*Required work*.
The copy must run from the first line of the entries below through the line containing "ness data is", restated word for word, with pictures left out.

*Available data*.

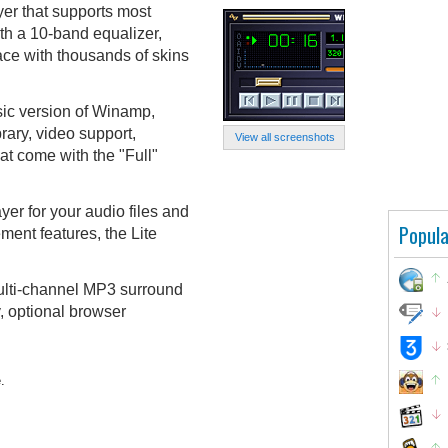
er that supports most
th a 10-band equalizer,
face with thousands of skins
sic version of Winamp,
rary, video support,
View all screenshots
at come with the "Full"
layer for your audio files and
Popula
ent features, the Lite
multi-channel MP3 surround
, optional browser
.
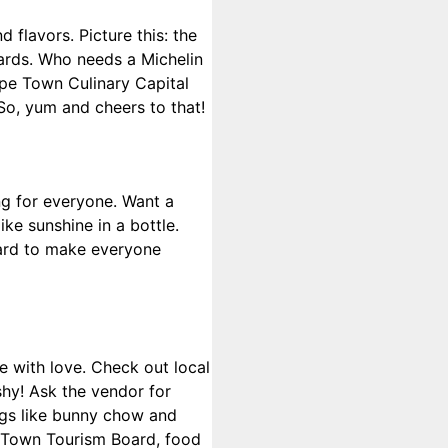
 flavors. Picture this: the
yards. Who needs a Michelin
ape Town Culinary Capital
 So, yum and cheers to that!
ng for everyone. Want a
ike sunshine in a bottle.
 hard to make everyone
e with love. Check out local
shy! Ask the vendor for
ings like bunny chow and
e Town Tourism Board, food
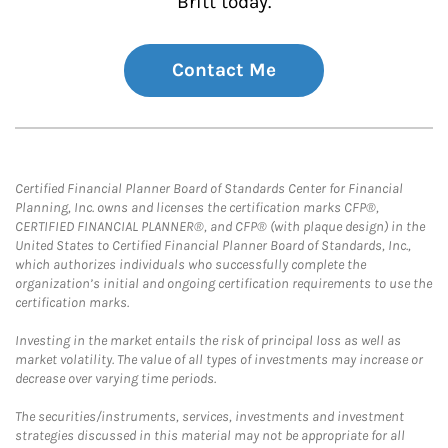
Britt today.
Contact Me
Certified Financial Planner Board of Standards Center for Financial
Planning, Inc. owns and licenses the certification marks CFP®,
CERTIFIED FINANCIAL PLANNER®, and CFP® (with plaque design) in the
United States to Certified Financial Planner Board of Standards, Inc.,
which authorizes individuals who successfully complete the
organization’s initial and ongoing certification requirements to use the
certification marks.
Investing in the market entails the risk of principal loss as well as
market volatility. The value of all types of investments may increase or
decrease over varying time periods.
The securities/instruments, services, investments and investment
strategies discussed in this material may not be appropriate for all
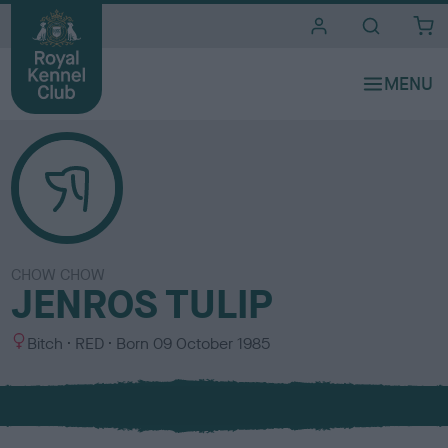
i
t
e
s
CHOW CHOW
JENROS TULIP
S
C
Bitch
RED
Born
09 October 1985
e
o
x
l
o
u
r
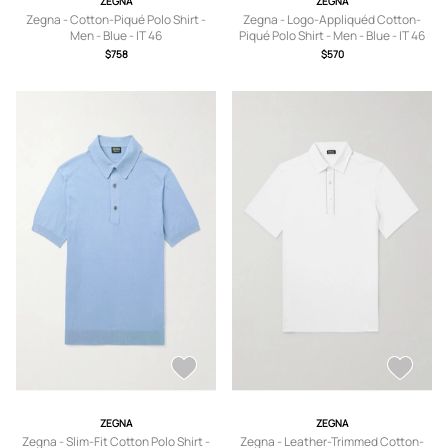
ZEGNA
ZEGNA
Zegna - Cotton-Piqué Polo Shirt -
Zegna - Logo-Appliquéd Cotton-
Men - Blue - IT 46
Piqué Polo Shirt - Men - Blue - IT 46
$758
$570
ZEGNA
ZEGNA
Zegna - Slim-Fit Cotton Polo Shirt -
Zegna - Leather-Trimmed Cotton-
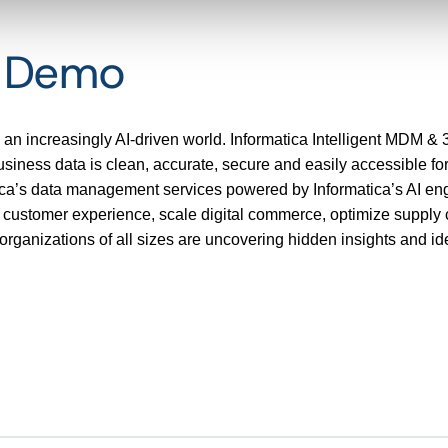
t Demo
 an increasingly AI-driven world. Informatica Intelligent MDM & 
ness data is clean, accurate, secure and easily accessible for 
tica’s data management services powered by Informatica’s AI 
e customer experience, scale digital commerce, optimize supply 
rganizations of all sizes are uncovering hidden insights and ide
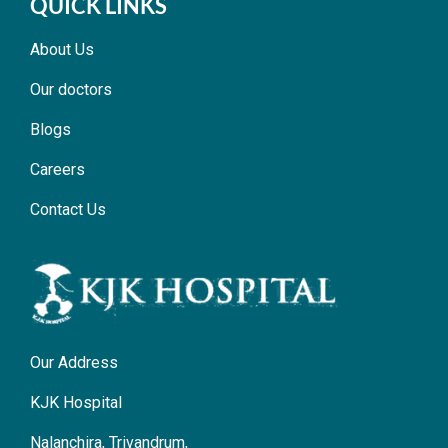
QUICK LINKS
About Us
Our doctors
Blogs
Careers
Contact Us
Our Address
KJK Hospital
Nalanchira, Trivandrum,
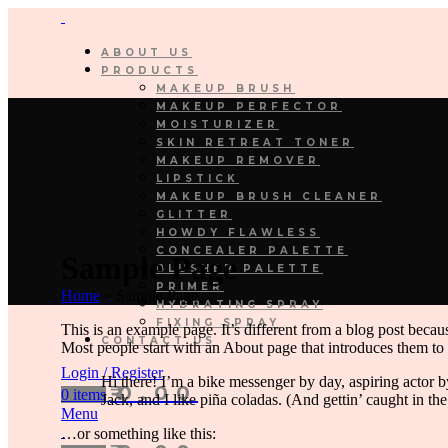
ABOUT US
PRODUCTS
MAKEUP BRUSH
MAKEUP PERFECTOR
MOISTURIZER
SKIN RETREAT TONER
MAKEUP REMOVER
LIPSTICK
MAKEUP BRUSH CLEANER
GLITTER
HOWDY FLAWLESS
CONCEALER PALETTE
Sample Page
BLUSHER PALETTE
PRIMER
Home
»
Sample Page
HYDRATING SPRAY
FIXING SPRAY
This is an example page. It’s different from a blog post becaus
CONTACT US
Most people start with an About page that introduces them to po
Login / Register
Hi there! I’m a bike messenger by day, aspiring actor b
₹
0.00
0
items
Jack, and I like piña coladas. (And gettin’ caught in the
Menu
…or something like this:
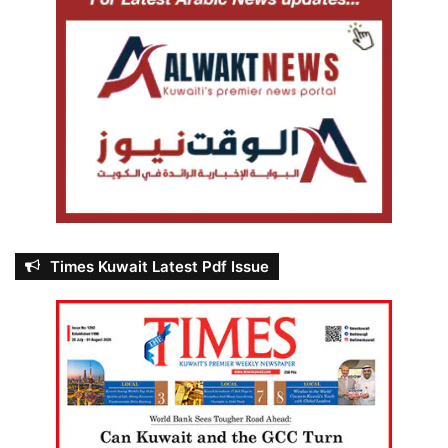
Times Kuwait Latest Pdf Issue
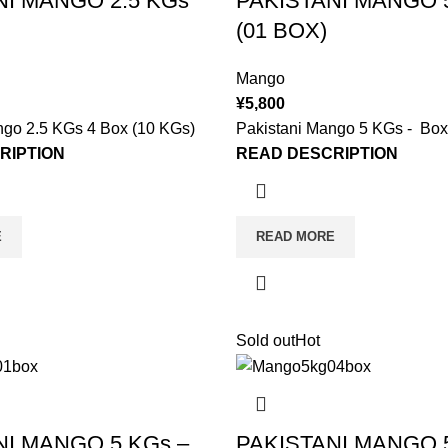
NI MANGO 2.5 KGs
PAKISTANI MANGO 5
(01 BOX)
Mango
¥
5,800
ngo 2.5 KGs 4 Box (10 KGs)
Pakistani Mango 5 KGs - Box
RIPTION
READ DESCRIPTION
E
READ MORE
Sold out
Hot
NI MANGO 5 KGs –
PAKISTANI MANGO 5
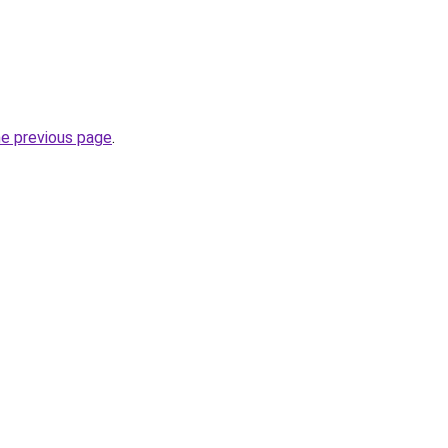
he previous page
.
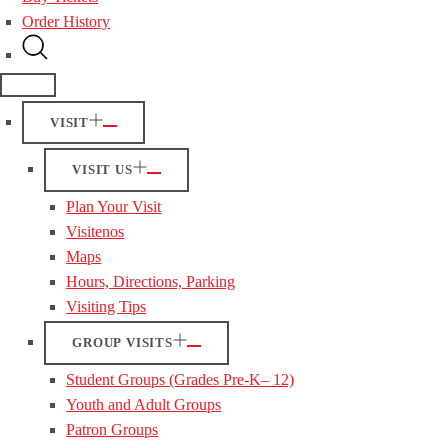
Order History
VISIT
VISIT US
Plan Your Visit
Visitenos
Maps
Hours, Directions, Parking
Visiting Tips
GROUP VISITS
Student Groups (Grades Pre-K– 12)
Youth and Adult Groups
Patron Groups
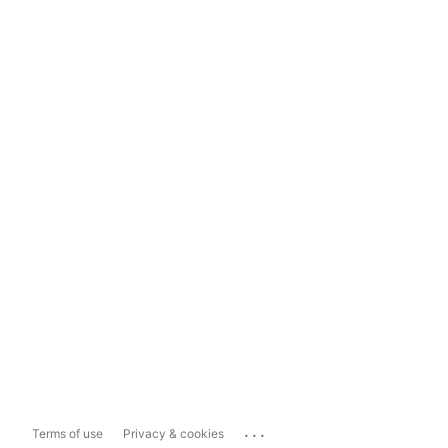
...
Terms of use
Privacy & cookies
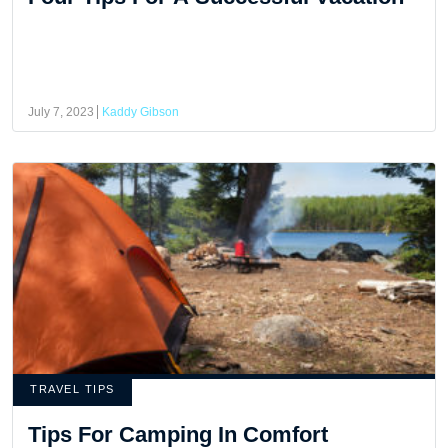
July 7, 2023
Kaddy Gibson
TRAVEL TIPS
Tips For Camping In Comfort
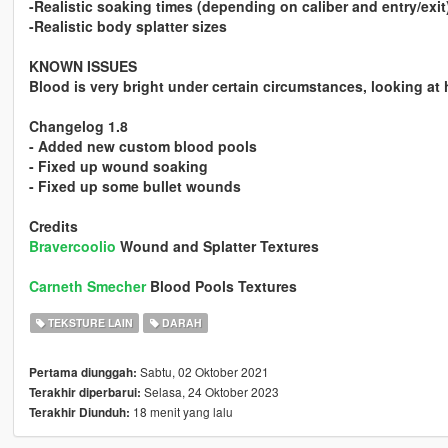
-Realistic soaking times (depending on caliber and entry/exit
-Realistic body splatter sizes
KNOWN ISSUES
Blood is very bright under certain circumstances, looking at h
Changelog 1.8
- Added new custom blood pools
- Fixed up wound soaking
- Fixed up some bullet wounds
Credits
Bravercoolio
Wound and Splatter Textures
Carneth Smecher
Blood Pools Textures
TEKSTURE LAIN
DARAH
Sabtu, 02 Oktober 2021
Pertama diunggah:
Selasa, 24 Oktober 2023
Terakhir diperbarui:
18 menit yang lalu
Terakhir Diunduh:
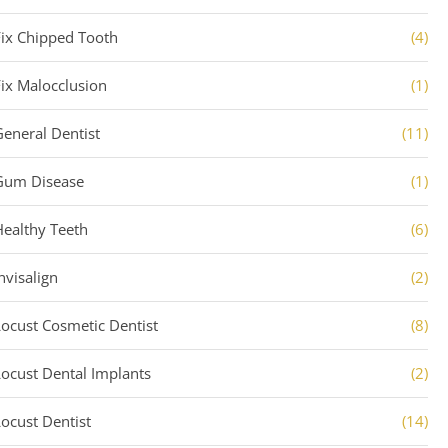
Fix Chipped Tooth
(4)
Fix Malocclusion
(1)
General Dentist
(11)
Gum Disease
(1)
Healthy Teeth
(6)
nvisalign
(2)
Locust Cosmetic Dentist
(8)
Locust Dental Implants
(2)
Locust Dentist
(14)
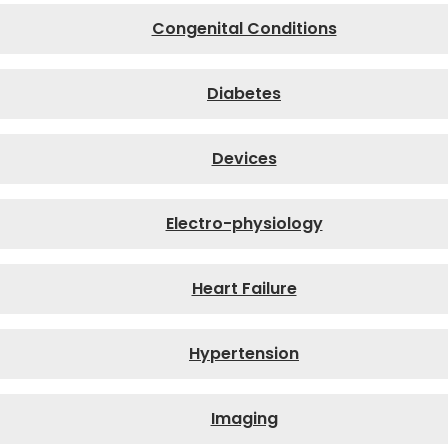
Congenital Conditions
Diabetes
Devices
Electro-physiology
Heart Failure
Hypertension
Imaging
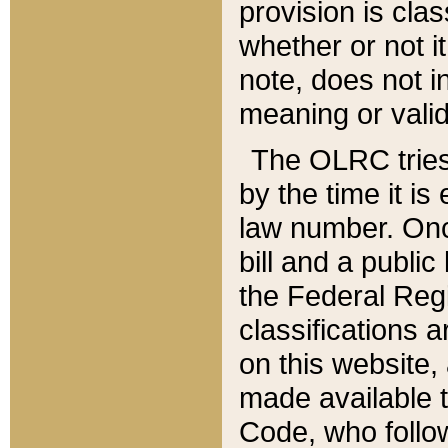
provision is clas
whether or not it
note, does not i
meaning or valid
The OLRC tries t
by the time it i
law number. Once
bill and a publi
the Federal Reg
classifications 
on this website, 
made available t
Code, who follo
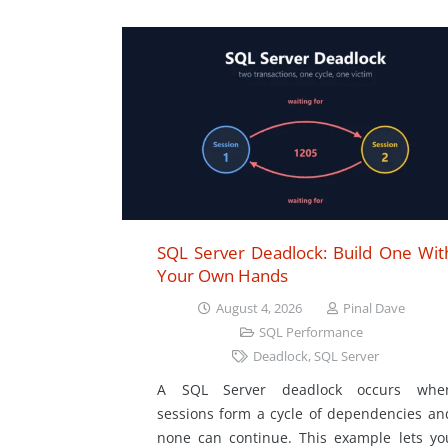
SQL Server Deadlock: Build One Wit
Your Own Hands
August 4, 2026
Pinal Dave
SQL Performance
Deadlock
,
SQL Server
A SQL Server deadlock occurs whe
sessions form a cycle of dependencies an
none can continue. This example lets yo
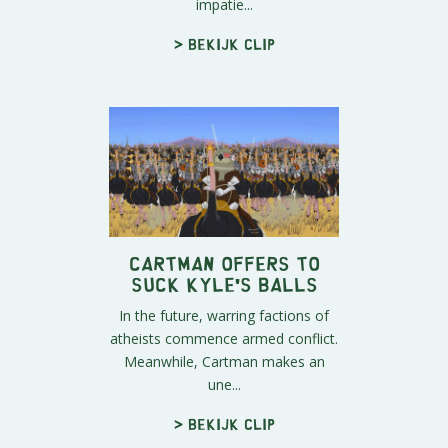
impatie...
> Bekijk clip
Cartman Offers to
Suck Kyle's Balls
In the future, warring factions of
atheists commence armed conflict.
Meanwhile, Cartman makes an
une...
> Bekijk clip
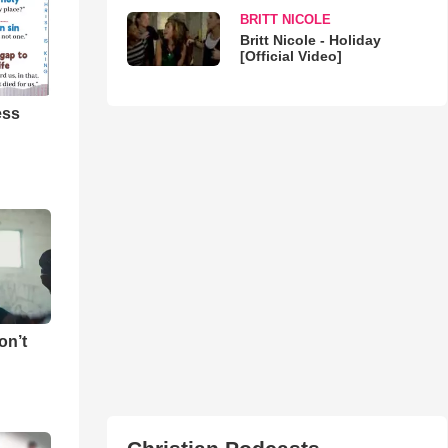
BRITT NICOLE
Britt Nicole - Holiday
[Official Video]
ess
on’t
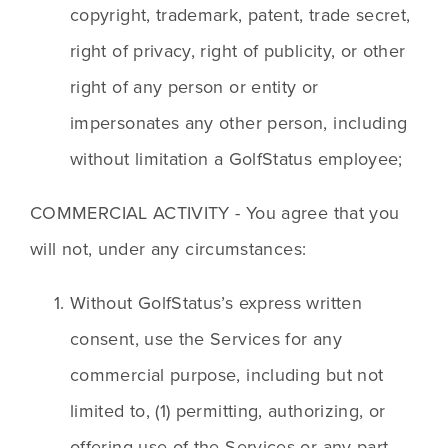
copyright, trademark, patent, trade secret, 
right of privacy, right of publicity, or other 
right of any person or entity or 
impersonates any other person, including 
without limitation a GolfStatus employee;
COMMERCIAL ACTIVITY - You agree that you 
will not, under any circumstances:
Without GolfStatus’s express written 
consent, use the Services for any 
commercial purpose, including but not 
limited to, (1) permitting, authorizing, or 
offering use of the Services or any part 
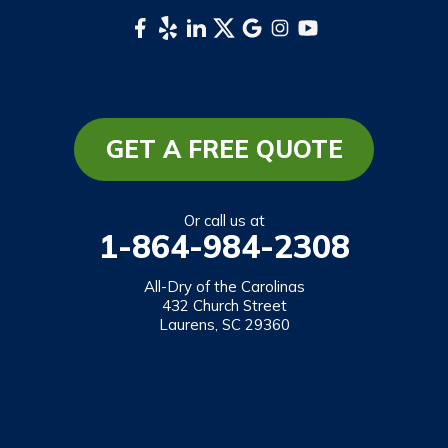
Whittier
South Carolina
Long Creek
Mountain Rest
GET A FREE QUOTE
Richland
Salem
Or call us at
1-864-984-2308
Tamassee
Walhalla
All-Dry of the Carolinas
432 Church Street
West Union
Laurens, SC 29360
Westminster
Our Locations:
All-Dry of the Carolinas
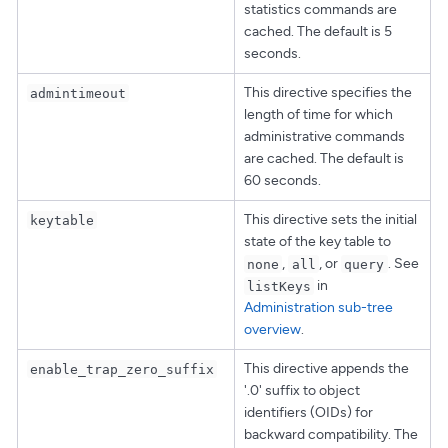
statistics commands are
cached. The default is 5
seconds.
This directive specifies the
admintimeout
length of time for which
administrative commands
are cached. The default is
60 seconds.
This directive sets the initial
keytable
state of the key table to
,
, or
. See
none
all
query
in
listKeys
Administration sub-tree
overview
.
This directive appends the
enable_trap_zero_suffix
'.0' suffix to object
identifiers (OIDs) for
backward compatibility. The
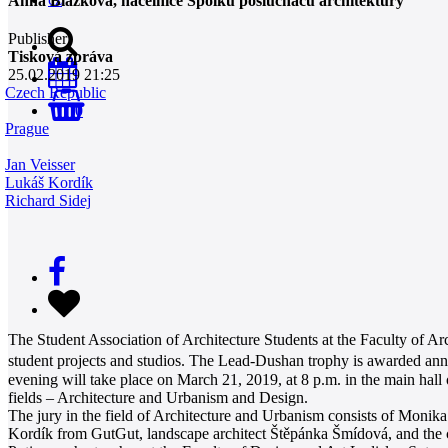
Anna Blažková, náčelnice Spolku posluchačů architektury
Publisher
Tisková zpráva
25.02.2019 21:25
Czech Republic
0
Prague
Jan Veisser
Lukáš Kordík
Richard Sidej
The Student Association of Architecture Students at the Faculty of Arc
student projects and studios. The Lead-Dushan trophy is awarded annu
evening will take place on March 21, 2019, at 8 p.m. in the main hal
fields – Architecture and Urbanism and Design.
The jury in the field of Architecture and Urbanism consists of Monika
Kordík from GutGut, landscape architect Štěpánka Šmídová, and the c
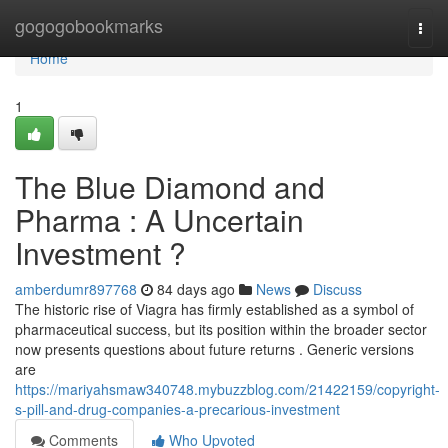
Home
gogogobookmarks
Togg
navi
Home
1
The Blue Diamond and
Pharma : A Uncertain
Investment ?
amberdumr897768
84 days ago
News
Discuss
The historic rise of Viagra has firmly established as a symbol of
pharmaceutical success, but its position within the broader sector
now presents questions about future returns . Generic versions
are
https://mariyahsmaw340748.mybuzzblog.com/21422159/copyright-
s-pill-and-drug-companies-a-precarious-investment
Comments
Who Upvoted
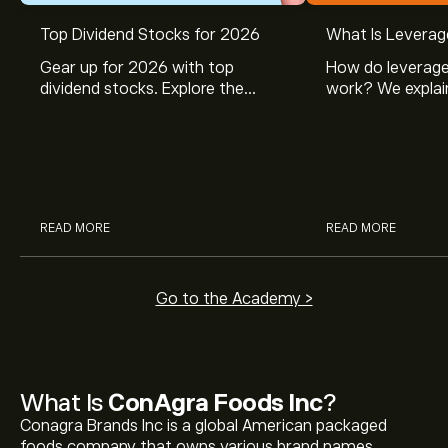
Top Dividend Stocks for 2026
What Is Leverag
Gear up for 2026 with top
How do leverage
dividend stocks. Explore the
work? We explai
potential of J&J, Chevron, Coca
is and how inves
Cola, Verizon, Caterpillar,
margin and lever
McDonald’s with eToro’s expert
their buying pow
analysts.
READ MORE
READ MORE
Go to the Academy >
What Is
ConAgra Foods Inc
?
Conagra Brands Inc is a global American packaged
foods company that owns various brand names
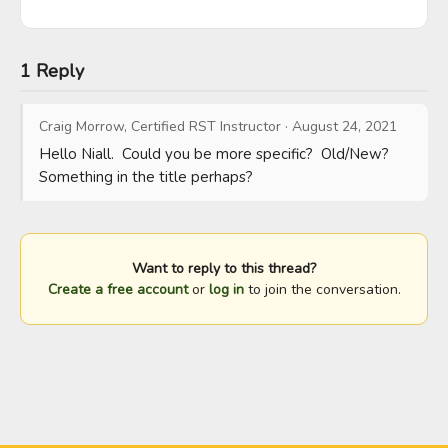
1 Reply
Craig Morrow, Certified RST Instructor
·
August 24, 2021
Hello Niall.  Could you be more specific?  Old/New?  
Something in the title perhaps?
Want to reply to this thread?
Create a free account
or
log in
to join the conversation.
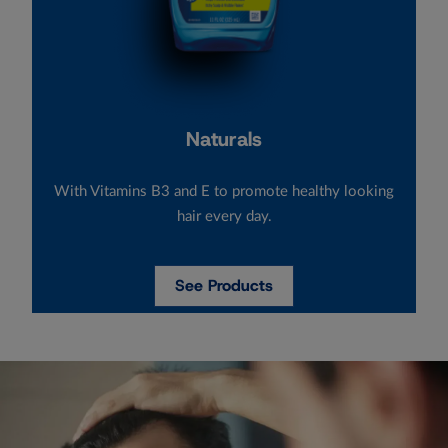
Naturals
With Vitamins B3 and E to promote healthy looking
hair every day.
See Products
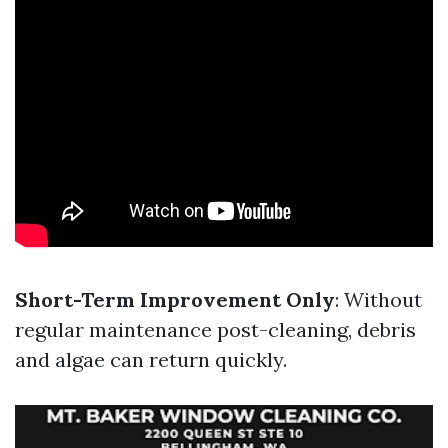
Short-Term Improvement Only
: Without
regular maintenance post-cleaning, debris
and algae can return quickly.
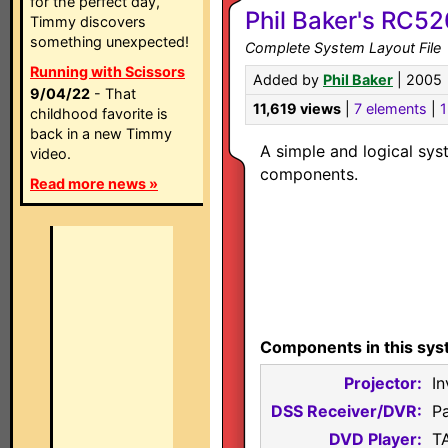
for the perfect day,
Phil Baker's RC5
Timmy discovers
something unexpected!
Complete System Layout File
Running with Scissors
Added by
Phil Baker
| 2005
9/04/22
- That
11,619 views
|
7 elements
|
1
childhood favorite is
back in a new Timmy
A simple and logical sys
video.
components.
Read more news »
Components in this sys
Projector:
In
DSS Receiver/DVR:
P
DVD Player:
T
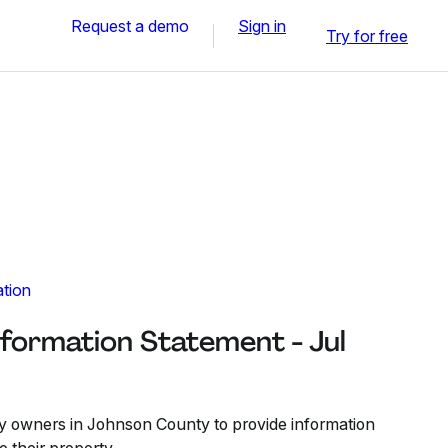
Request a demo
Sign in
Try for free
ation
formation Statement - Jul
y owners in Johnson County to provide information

*Reply to the exercise*.
er that supports most
th a 10-band equalizer,
face with thousands of skins
sic version of Winamp,
rary, video support,
View all screenshots
at come with the "Full"
layer for your audio files and
Popula
ent features, the Lite
multi-channel MP3 surround
, optional browser
.
 flavors. Picture this: the
yards. Who needs a Michelin
ape Town Culinary Capital
 So, yum and cheers to that!
ng for everyone. Want a
ike sunshine in a bottle.
 hard to make everyone
e with love. Check out local
shy! Ask the vendor for
ings like bunny chow and
e Town Tourism Board, food
Britt today.
Contact Me
Certified Financial Planner Board of Standards Center for Financial
Planning, Inc. owns and licenses the certification marks CFP®,
CERTIFIED FINANCIAL PLANNER®, and CFP® (with plaque design) in the
United States to Certified Financial Planner Board of Standards, Inc.,
which authorizes individuals who successfully complete the
organization’s initial and ongoing certification requirements to use the
certification marks.
Investing in the market entails the risk of principal loss as well as
market volatility. The value of all types of investments may increase or
decrease over varying time periods.
The securities/instruments, services, investments and investment
strategies discussed in this material may not be appropriate for all
i
t
e
s
CHOW CHOW
JENROS TULIP
S
C
Bitch
RED
Born
09 October 1985
e
o
x
l
o
u
r
ZEGNA
ZEGNA
Zegna - Cotton-Piqué Polo Shirt -
Zegna - Logo-Appliquéd Cotton-
Men - Blue - IT 46
Piqué Polo Shirt - Men - Blue - IT 46
$758
$570
ZEGNA
ZEGNA
Zegna - Slim-Fit Cotton Polo Shirt -
Zegna - Leather-Trimmed Cotton-
t Demo
 an increasingly AI-driven world. Informatica Intelligent MDM & 
ness data is clean, accurate, secure and easily accessible for 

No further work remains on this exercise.